La colère étant une émotion animale, légitime même si parfois bien inadéquatement ressentie et exprimée. La colère est ponctuelle.La haine étant ce qu’exprime l’enfant brisé (devenu adulte) quand on s’oppose à lui, qu’il désire un pouvoir total, et qu’il se sent à nouveau rejeté, séparé, seul, et qu’il ne peut produire en lui-même ce sentiment d’identité à l’humanité; donc à voir son fonctionnement (et ses contraintes) dans l’autre. Sa seule option est de détruire l’autre, car il a en fait peur de lui-même. La haine dure…
La colère étant preuve d’humanité. La haine étant preuve de déshumanisation..
Tout ceci parfaitement déterminé par nos gènes et notre histoire (espèce, individu, société).
ON FAIT CE QU’ON EST.
Beaucoup de gens ne voient pas quand ils franchissent le pont de la colère à la haine, ou même qu’ils sont constamment dans la haine. Ils ne voient ni leurs regards, ni leurs mots. Ils ne le veulent pas. Ils ont peur. D’une peur qui remonte à loin…
Paradoxalement, celui qui se croit et dit libre se défausse toujours de ses responsabilités et attribue tout échec, tout problème, à l’autre. Si ça va mal, c’est la faute de l’autre, qui a choisi “librement” d’être un obstacle à mon pouvoir. Je peux donc le haïr…
Les réactions de quelqu’un en situation de conflit permettent donc de déterminer son niveau de maturité humaine. Et donc, en premier lieu, ce que ses parents lui ont “appris”…
Si nous sommes tous déterminés, reste donc à régler la question de la responsabilité.
Spinoza, qui est le précurseur de cette question du déterminisme VS libre-arbitre (Descartes, à la même époque, tout en posant les fondements de la science moderne, croit au libre-arbitre), y répond de manière brutale.
En effet, puisque chacun est déterminé à être ce qu’il est, il est irresponsable de ses actes.
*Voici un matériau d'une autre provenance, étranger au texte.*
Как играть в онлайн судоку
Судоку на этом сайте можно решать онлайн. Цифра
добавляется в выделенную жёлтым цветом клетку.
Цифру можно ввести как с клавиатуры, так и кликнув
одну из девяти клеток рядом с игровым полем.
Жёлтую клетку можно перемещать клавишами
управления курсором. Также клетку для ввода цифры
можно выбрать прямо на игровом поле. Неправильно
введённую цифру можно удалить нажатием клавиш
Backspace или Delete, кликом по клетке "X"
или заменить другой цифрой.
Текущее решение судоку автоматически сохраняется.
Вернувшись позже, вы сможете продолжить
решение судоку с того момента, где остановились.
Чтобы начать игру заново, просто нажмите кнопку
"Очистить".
Eliminons donc ceux qui dérangent l’harmonie sociale.
Il existe, par delà Spinoza, une manière évolutive de concevoir la responsabilité malgré le déterminisme, inspirée par les neurosciences et la sybernétique, que j’ai déjà exposée dans des articles ces quinze dernières années Une responsabilité, fruit de la libération obtenue par les autres, et créatrice d’un méta-programme, permettant à l’individu capable d’évoluer de prendre à son compte ses actes “mauvais”, ses erreurs, malgré leurs déterminismes. C’est une individuation plus poussée. On accepte la responsabilité de ce qui est déterminé en nous afin de n’y point rester bloqué et de pouvoir évoluer. On se met en disposition de réparer nos erreurs.
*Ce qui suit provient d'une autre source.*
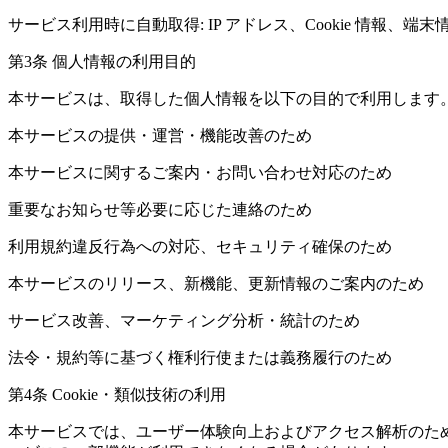
サービス利用時に自動取得: IP アドレス、Cookie 情報
第3条 個人情報の利用目的
本サービスは、取得した個人情報を以下の目的で利用します
本サービスの提供・運営・機能改善のため
本サービスに関するご案内・お問い合わせ対応のため
重要なお知らせ等必要に応じた連絡のため
利用規約違反行為への対応、セキュリティ確保のため
本サービスのリリース、新機能、更新情報のご案内のため
サービス改善、マーケティング分析・統計のため
法令・規約等に基づく権利行使または義務履行のため
第4条 Cookie・類似技術の利用
本サービスでは、ユーザー体験向上およびアクセス解析のために 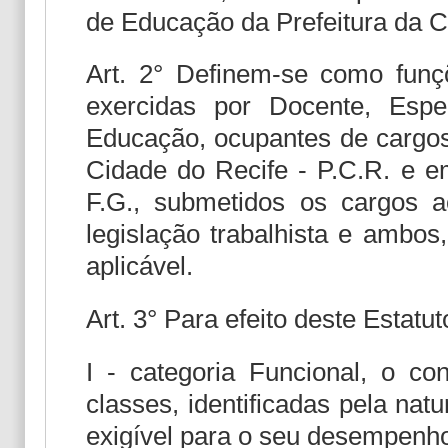
de Educação da Prefeitura da C
Art. 2° Definem-se como funçõ
exercidas por Docente, Espe
Educação, ocupantes de cargos
Cidade do Recife - P.C.R. e 
F.G., submetidos os cargos a
legislação trabalhista e ambos
aplicável.
Art. 3° Para efeito deste Estatu
I - categoria Funcional, o co
classes, identificadas pela na
exigível para o seu desempenh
Ce qui fait aussi dire à Félix Guattari que pour améliorer l’humain il fallait fabriquer de la subjectivité, toujours plus de subjectivité. Par le savoir rationnel, comme le soufflait déjà Spinoza, mais aussi par le rétablissement des facultés proprement humaines. Ce que seul l’autre peut m’aider à réaliser.
Soit par la séduction (séduire ma nature), soit en me forçant.
Ce qui pose la question de la responsabilité de la séduction ou du forçage de l’autre. Et donc de l’évaluation de notre propre niveau de maturité humaine.
Comme je le disais il y a déjà plus de dix ans : “je ne suis pas libre de me changer moi-même, c’est l’autre qui m’aide à changer.”Et changer, c’est devenir responsable malgré nos déterminismes. Et devenir responsable, c’est pouvoir toujours changer.
Ainsi la seule source du développement humain,de l’épanouissement véritable, contient le savoir (lire, apprendre sur nos déterminismes), la résolution affective, les hasards du stress.
Vous avez sur ces pages collections de Graals; reste à boire à la source.
En parlant ainsi, je pose encore et encore en chaque lecteur la substance de ce méta-programme qui rend humain.
Semer à tout vent; et se réjouir de voir quelques graines germer.